Teoricamente livre para navegar entre estrelas
minha vida tem limites assassinos
Supliquei aos meus companheiros.Mas fuzilem-me!
Inventei um deus só para que me matasse
Muralhei-me de amor e o amor desabrigou-me
Escrevi cartas a minha mãe desesperadas
colori mitos e distribuí-me em segredo
e ao fim ao cabo
recomeçar
Mas estou cansado de recomeçar!
Quereria gritar:Dêem árvores para um novo
recomeço!
Aproximem-me a natureza até que a cheire!
Desertem-me este quarto onde me perco!
Deixem-me livre por um momento em qualquer parte
para uma meditação mais natural e fecunda
que me limpe o sangue!
Recomeçar!

Mas originalmente com uma nova respiração
que me limpe o sangue deste polvo de detritos
que eu sinta os pulmões com duas velas pandas
e que eu diga em nome dos mortos e dos vivos
em nome do sofrimento e da felicidade
em nome dos animais e dos utensílios criadores
em nome de todas as vidas sacrificadas
em nome dos sonhos
em nome das colheitas em nome das raízes
em nome dos países em nome das crianças
em nome da paz
que a vida vale a pena que ela é a nossa medida
que a vida é uma vitória que se constrói todos os dias
que o reino da bondade dos olhos dos poetas
vai começar na terra sobre o horror e a miséria
que o nosso coração se deve engrandecer
por ser tamanho de todas as esperanças
e tão claro como os olhos das crianças
e tão pequenino que uma delas possa brincar com ele

Mas o homenzinho diário recomeça
no seu giro de desencontros
A fadiga substituiu-lhe o coração
As cores da inércia giram-lhe nos olhos
Um quarto de aluguer
Como perservar este amor
ostentando-o na sombra
Somos colegas forçados
Os mais simples são os melhores
nos seus limites conservam a humanidade
Mas este sedento lúcido e implacável
familiar do absurdo que o envolve
como uma vida de relógio a funcionar
e um mapa da terra com rios verdadeiros
correndo-lhe na cabeça
como poderá suportar viver na contenção total
na recusa permanente a este absurdo vivo?

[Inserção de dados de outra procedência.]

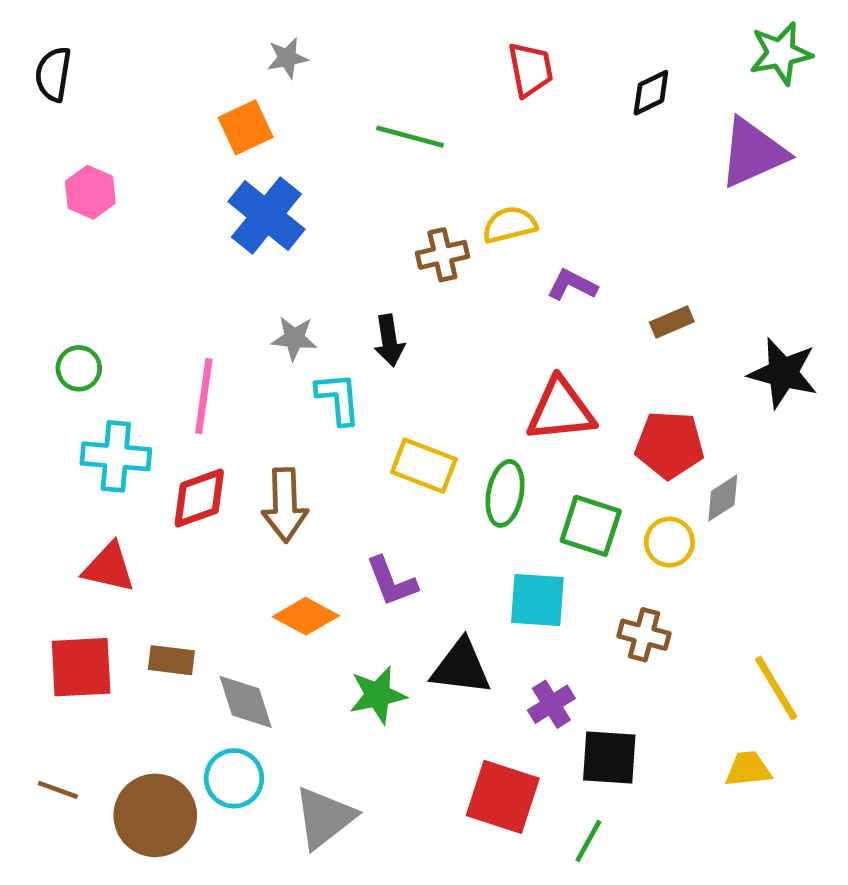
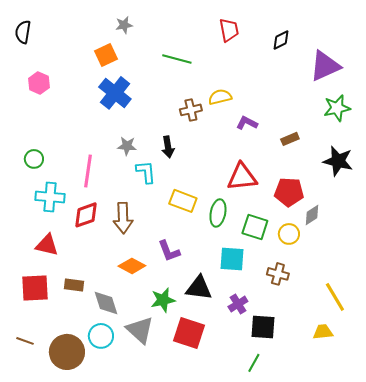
green star: (781, 53) -> (337, 108), moved
red square: (503, 797) -> (189, 333), moved
gray triangle: (324, 818) -> (140, 330), moved, turned -40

Ó boi da paciência que fazes tu aqui?
Quis tornar-te amável ser teu familiar
fabriquei projectos com teus cornos
lambi o teu focinho acariciei-te em vão

A tua marcha lenta enerva-me e satura-me
As constelações são mais rápidas nos céus
a terra gira com um ritmo mais verde que o teu passo
Lá fora os homens caminham realmente
Há tanta coisa que eu ignoro
e é tão irremediável este tempo perdido!
Ó boi da paciência sê meu amigo!
- António Ramos Rosa, in “ Viagem através duma Nebulosa” 1960

2 comentários:

  1. Este artigo é mais um exemplo do excelente critério que rege a selecção editorial deste Blog. Sou um leitor assíduo e esta rubrica " Sobre a poesia" tem-se assumido como uma contribuição valiosa para a compreensão do acto poético.
    Apresento felicitações pelo trabalho, pelo culto da boa Literatura e da arguta visão do nosso tempo.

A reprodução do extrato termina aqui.